Download or read book Book Review Digest written by and published by . This book was released on 1915 with total page 668 pages. Available in PDF, EPUB and Kindle. Book excerpt:
Download or read book Jean Stafford written by Charlotte Margolis Goodman and published by University of Texas Press. This book was released on 2013-11-04 with total page 417 pages. Available in PDF, EPUB and Kindle. Book excerpt: One of America's best short story writers and author of three fine novels, Boston Adventure (1944), The Mountain Lion (1947), and The Catherine Wheel (1952), Jean Stafford has been rediscovered by another generation of readers and scholars. Although her novels and her Pulitzer Prize–winning short stories were widely read in the 1940s and 1950s, her fiction has received less critical attention than that of other distinguished contemporary American women writers such as Carson McCullers, Flannery O'Connor, and Eudora Welty. In this literary biography, Charlotte M. Goodman traces the life of the brilliant yet troubled Jean Stafford and reassesses her importance. Drawing on a wealth of original material, Goodman describes the vital connections between Stafford's life and her fiction. She discusses Stafford's difficult family relationships, her tempestuous first marriage to the poet Robert Lowell, her unresolved conflicts about gender roles, her alcoholism and bouts with depression—and her amazing ability to transform the chaotic details of her life into elegant works of fiction. These wonderfully crafted works offer insightful portraits of alienated and isolated characters, most of whom exemplify not only human estrangement in the modern world, but also the special difficulties of girls and women who refuse to play traditional roles. Goodman locates Jean Stafford within the literary world of the 1940s and 1950s.

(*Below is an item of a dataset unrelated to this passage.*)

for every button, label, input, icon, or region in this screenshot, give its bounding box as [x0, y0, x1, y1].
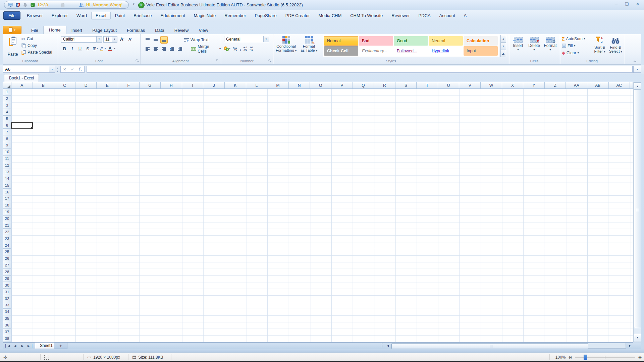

In her own right, and through her marriages to Robert Lowell, Life magazine editor Oliver Jensen, and journalist A. J. Liebling, Stafford associated with many of the major literary figures of her day, including the Southern Fugitives, the New York intellectual coterie, and writers for the New Yorker, to which she regularly contributed short stories. Goodman also describes Stafford's sustaining friendships with other women writers, such as Evelyn Scott and Caroline Gordon, and with her New Yorker editor, Katharine S. White. This highly readable biography will appeal to a wide audience interested in twentieth-century literature and the writing of women's lives.